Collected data
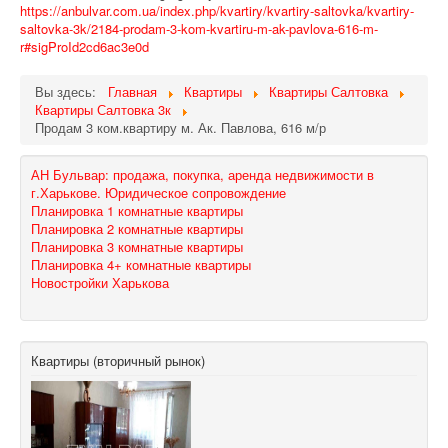
https://anbulvar.com.ua/index.php/kvartiry/kvartiry-saltovka/kvartiry-
saltovka-3k/2184-prodam-3-kom-kvartiru-m-ak-pavlova-616-m-
r#sigProId2cd6ac3e0d
Вы здесь:
Главная
Квартиры
Квартиры Салтовка
Квартиры Салтовка 3к
Продам 3 ком.квартиру м. Ак. Павлова, 616 м/р
АН Бульвар: продажа, покупка, аренда недвижимости в
г.Харькове. Юридическое сопровождение
Планировка 1 комнатные квартиры
Планировка 2 комнатные квартиры
Планировка 3 комнатные квартиры
Планировка 4+ комнатные квартиры
Новостройки Харькова
Квартиры (вторичный рынок)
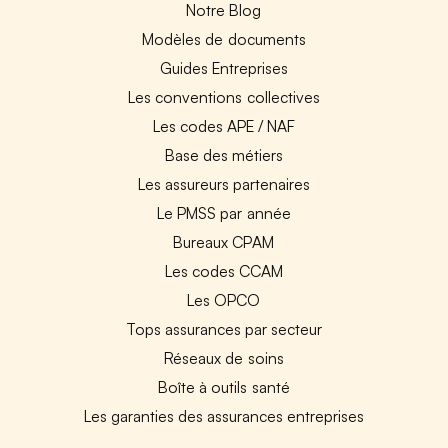
Notre Blog
Modèles de documents
Guides Entreprises
Les conventions collectives
Les codes APE / NAF
Base des métiers
Les assureurs partenaires
Le PMSS par année
Bureaux CPAM
Les codes CCAM
Les OPCO
Tops assurances par secteur
Réseaux de soins
Boîte à outils santé
Les garanties des assurances entreprises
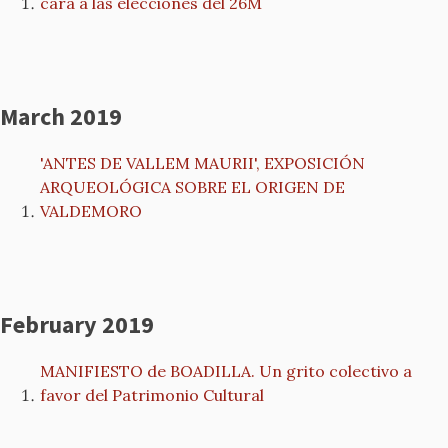
cara a las elecciones del 26M
March 2019
'ANTES DE VALLEM MAURII', EXPOSICIÓN
ARQUEOLÓGICA SOBRE EL ORIGEN DE
VALDEMORO
February 2019
MANIFIESTO de BOADILLA. Un grito colectivo a
favor del Patrimonio Cultural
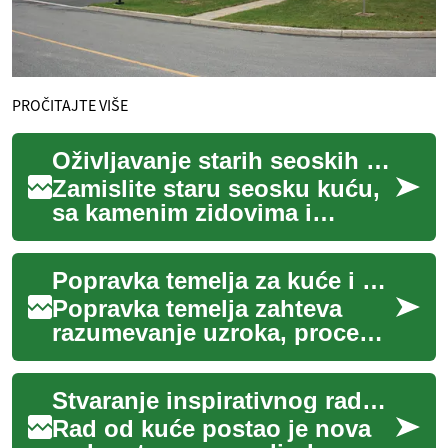
PROČITAJTE VIŠE
Oživljavanje starih seoskih kuća: Novi talas dizajna enterijera u Srbiji
Zamislite staru seosku kuću,
sa kamenim zidovima i
drvenim gredama, koja je
godinama stajala napuštena.
Popravka temelja za kuće i zgrade — praktični vodič
Sada, ta ista...
Popravka temelja zahteva
razumevanje uzroka, procenu
štete i izbor odgovarajuće
metode. Ovaj vodič
Stvaranje inspirativnog radnog prostora kod kuće
objašnjava kako pr...
Rad od kuće postao je nova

[Aim of the exercise] Set down the records exactly, without the pictures.

[Task output]
https://anbulvar.com.ua/index.php/kvartiry/kvartiry-saltovka/kvartiry-
saltovka-3k/2184-prodam-3-kom-kvartiru-m-ak-pavlova-616-m-
r#sigProId2cd6ac3e0d
Вы здесь:
Главная
Квартиры
Квартиры Салтовка
Квартиры Салтовка 3к
Продам 3 ком.квартиру м. Ак. Павлова, 616 м/р
АН Бульвар: продажа, покупка, аренда недвижимости в
г.Харькове. Юридическое сопровождение
Планировка 1 комнатные квартиры
Планировка 2 комнатные квартиры
Планировка 3 комнатные квартиры
Планировка 4+ комнатные квартиры
Новостройки Харькова
Квартиры (вторичный рынок)
Notre Blog
Modèles de documents
Guides Entreprises
Les conventions collectives
Les codes APE / NAF
Base des métiers
Les assureurs partenaires
Le PMSS par année
Bureaux CPAM
Les codes CCAM
Les OPCO
Tops assurances par secteur
Réseaux de soins
Boîte à outils santé
Les garanties des assurances entreprises
cara a las elecciones del 26M
March 2019
'ANTES DE VALLEM MAURII', EXPOSICIÓN
ARQUEOLÓGICA SOBRE EL ORIGEN DE
VALDEMORO
February 2019
MANIFIESTO de BOADILLA. Un grito colectivo a
favor del Patrimonio Cultural
PROČITAJTE VIŠE
Oživljavanje starih seoskih kuća: Novi talas dizajna enterijera u Srbiji
Zamislite staru seosku kuću,
sa kamenim zidovima i
drvenim gredama, koja je
godinama stajala napuštena.
Popravka temelja za kuće i zgrade — praktični vodič
Sada, ta ista...
Popravka temelja zahteva
razumevanje uzroka, procenu
štete i izbor odgovarajuće
metode. Ovaj vodič
Stvaranje inspirativnog radnog prostora kod kuće
objašnjava kako pr...
Rad od kuće postao je nova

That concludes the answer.